# TASK INSTRUCTIONS
Take the entries below and print only the lines from the one with "Одним из распространенных" through the one with "Эта сфера мошенничества", exactly as they stand, both ends included.

# AVAILABLE DATA

BEGIN

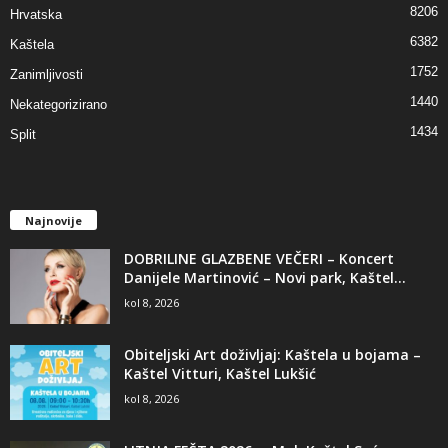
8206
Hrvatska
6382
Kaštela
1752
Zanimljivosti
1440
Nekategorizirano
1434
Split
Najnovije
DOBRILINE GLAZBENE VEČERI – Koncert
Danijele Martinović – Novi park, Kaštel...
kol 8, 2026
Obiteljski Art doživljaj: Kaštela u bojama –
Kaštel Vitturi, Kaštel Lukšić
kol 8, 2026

END
BEGIN

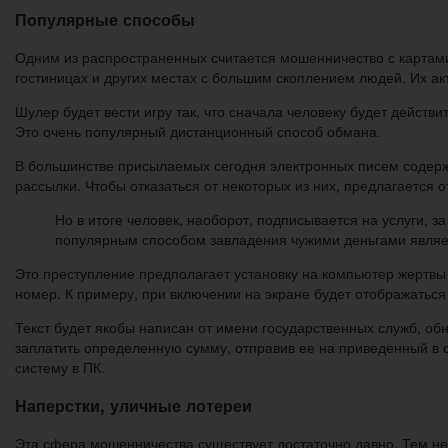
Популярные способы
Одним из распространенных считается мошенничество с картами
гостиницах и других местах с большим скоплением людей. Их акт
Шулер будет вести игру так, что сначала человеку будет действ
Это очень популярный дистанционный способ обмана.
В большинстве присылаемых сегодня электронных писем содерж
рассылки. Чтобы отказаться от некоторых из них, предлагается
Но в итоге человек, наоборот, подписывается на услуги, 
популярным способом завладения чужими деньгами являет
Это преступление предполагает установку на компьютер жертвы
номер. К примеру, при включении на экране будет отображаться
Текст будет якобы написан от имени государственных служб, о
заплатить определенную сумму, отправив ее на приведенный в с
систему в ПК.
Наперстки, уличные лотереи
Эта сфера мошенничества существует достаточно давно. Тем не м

END
BEGIN

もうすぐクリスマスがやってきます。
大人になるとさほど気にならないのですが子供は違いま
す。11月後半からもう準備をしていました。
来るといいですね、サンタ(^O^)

END

# RESPONSE BELOW
Одним из распространенных считается мошенничество с картами
гостиницах и других местах с большим скоплением людей. Их акт
Шулер будет вести игру так, что сначала человеку будет действ
Это очень популярный дистанционный способ обмана.
В большинстве присылаемых сегодня электронных писем содерж
рассылки. Чтобы отказаться от некоторых из них, предлагается
Но в итоге человек, наоборот, подписывается на услуги, 
популярным способом завладения чужими деньгами являет
Это преступление предполагает установку на компьютер жертвы
номер. К примеру, при включении на экране будет отображаться
Текст будет якобы написан от имени государственных служб, о
заплатить определенную сумму, отправив ее на приведенный в с
систему в ПК.
Наперстки, уличные лотереи
Эта сфера мошенничества существует достаточно давно. Тем не м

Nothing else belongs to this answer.